Pakistan’s security forces are readying for a full-scale onslaught against Mehsud in the northwest tribal belt, where Washington alleges Al-Qaeda and Taliban rebels are holed up, plotting attacks on Western targets.

“Shubi Khel is a very remote area controlled by the Taliban. It is a stronghold and a base of Baitullah,” said a security official based in the northwest capital of Peshawar.

At a government-run hospital in Miranshah in North Waziristan, doctor Ikram Alam said they were treating the wounded from the strike.

“Twenty-seven people injured in the drone attack were brought in to the Miranshah hospital.
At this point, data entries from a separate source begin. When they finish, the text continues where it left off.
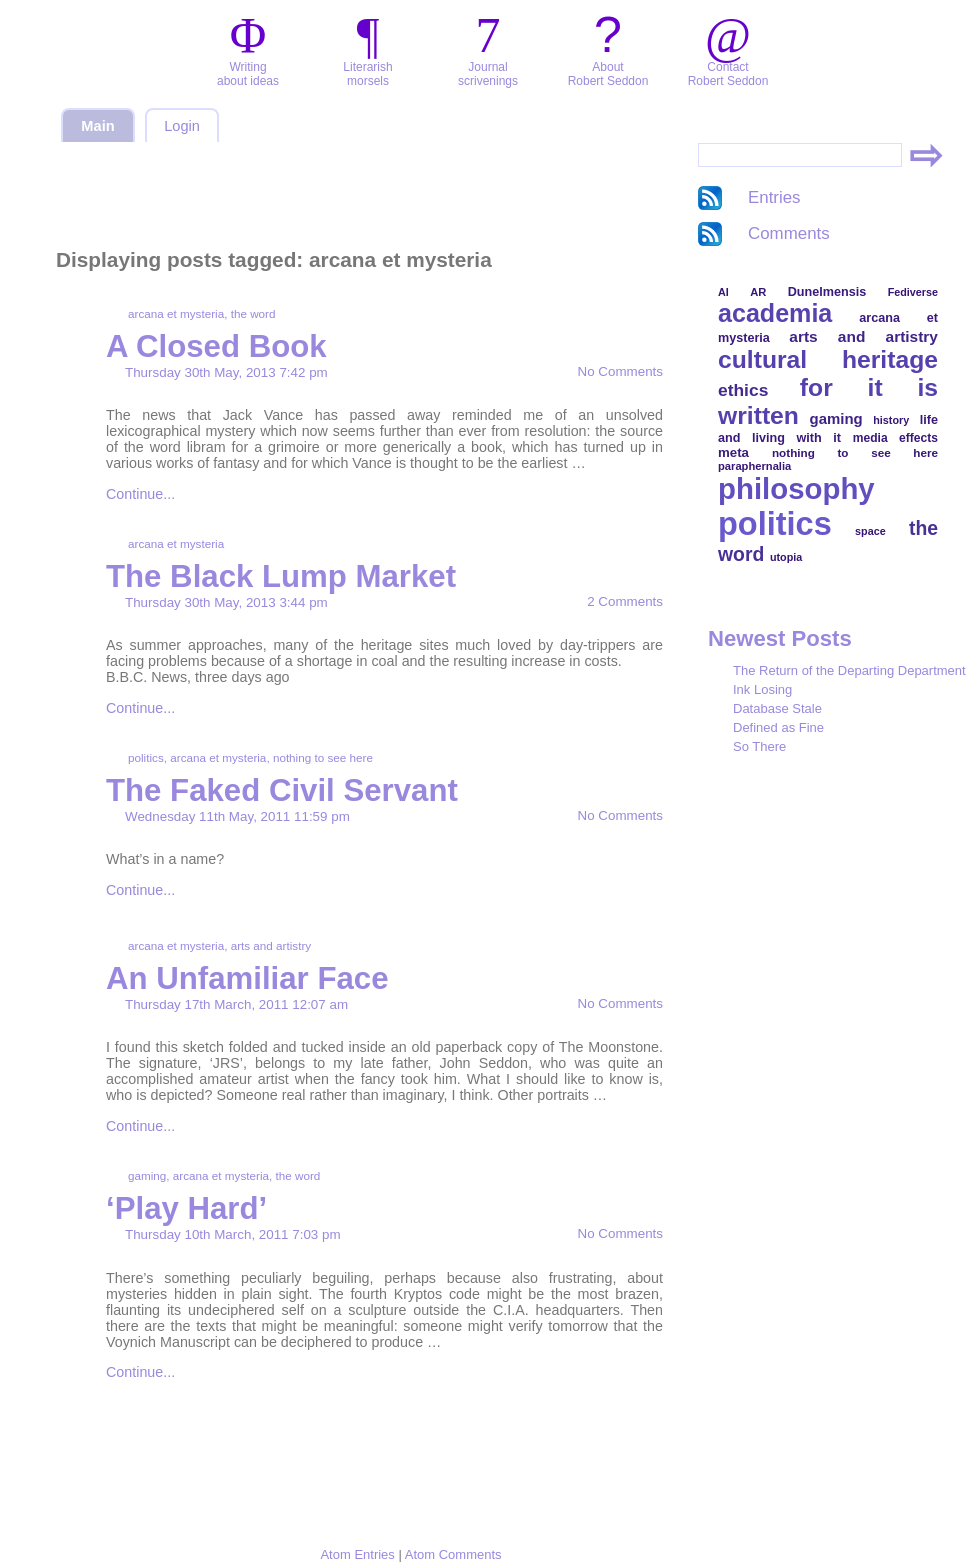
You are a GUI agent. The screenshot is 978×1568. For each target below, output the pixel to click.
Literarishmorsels (367, 74)
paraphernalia (754, 466)
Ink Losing (762, 689)
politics (146, 757)
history (891, 420)
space (870, 531)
All of them are out of danger,” he told AFP by phone.

Pakistan publicly opposes the US strikes, saying they violate its territorial sovereignty and deepen resentment among the populace. Since August 2008, about 43 such strikes have killed at least 410 people.

The United States military does not, as a rule, confirm drone attacks, but its armed forces and the Central Intelligence Agency operating in Afghanistan are the only forces that deploy unmanned drones in the region.

Washington alleges Al-Qaeda and Taliban rebels who fled Afghanistan after the 2001 US-led invasion are holed up in South Waziristan.

Pakistani troops are wrapping up a nearly two-month battle to dislodge Taliban insurgents from three northwest districts, and the military has said it will open up a second front in the tribal regions to track down Mehsud.

A senior US defence official said earlier this month that any operation in South Waziristan would work best with “pressure on both sides of the border.”

About 90,000 foreign troops — most of them from the United States — are currently deployed in Afghanistan to battle an insurgency by the Taliban, which was ousted from government by the 2001 US-led invasion.